Some of the areas that have previously seen high levels of deepwater activity, particularly Angola and Nigeria, have stagnated since the oil price collapse. "Looking back to 2014, when oil prices were still high, there were a lot of potential projects in Angola and Nigeria," Wilson said. However, deflation and cost savings have been more difficult to achieve in West Africa, leaving many developments on the drawing board.

Development projects

Royal Dutch Shell PLC subsidiary, Shell Offshore Inc., in February 2017 made an FID on Phase 1 of the Kaikias deepwater discovery. This project is a phased subsea tie-back, bringing two trends together.

The near-field opportunity will produce oil and gas through a tie-back to Shell's Ursa production hub. Shell said Kaikias carries a breakeven price of below $40/bbl. The operator cut total cost by about 50% by simplifying development design (Fig. 3). Shell will develop Kaikias in two phases. Phase 1, which includes three wells designed to produce up to 40,000 boe/d, will start production in 2019. Kaikias is in the prolific Mars-Ursa basin about 130 miles from the Louisiana coast and is estimated to contain more than 100 MMboe of recoverable resources.

Mad Dog and Kaikias are two of three deepwater projects moving forward in 2017.

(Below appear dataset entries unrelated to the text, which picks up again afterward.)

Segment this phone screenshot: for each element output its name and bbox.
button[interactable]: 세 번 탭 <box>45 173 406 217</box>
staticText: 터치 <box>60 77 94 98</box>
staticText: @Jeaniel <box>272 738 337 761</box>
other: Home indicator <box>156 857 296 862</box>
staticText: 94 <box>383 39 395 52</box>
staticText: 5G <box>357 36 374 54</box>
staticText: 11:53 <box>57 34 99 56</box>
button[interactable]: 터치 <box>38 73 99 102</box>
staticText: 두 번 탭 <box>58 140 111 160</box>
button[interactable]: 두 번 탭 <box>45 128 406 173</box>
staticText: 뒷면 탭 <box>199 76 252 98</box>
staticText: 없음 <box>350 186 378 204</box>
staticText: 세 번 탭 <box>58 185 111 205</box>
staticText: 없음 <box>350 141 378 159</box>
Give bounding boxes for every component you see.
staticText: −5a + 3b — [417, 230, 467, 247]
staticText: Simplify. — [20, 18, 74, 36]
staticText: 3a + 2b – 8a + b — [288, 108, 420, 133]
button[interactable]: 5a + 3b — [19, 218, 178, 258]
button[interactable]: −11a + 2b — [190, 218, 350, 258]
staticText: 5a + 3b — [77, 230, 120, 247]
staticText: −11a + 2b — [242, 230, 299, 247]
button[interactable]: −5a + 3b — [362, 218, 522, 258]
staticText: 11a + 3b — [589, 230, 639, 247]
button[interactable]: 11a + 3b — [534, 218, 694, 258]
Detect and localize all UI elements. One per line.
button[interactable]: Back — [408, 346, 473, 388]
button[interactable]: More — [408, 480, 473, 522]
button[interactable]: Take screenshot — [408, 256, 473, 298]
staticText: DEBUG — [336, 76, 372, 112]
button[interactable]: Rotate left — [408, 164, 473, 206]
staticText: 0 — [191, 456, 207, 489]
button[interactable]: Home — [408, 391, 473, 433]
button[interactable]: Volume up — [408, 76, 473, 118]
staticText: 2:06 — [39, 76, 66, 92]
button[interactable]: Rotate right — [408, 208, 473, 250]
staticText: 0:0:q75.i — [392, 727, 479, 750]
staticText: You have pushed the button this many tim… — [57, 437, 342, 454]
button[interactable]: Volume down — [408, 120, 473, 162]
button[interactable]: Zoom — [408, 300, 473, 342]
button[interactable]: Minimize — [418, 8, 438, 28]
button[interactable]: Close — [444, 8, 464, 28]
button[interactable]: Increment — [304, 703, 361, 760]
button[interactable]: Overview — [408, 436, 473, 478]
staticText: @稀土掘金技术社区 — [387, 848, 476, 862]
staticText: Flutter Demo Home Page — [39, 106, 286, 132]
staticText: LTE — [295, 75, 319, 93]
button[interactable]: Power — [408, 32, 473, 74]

Noble Energy Inc. has begun first-phase construction on its giant Leviathan natural gas field offshore Israel in the Mediterranean Sea (Fig. 4). Noble has drilled four wells, which will be completed subsea in about 5,200 ft of water (OGJ Online, Mar. 2, 2017). Noble estimates gross capital costs for Phase 1 development at $3.75 billion and gross reserves related to the investment at 9.4 tcf of gas. Leviathan holds gross recoverable resources of 22 tcf.

Production from the first phase is to start by end-2019 at 1 bcfd. A second development phase would add 900 MMcfd from four new wells, two processing trains, four compression trains of 300 MMcfd each, and a third tie-back flowline.

Exploration

Senegal and Guyana have recently yielded giant deepwater discoveries in frontier basins and these projects will move forward. Frontier and emerging provinces will continue to attract activity but at a slower pace than pre-2014. Deepwater exploration and development are long-term and require commitment from senior management to stay the course.

Deepwater exploration will remain lower than before 2014 (Fig. 5). "We are also likely to see smaller discovery volumes," Wilson said. Companies will apply greater commercial focus to exploration. Most wells will target prospects that can be produced quickly upon discovery.

Well risk is also increasingly a factor in prospect decisions. High pressure-high temperature reservoirs involved more drilling risk, and took longer to drill at a higher cost. Operators have sought to simplify well designs and are now more risk-averse, both in well design and in selecting geologic targets.

Beginning in 2014, exploration started to shift towards a focus on value rather than adding volume. Most operators in 2017 seek prospects that can be developed at $50/bbl in the event of success. Exploration likely will take on a smaller role in reserves replacement as companies look to other mechanisms to deliver reserve and resource growth.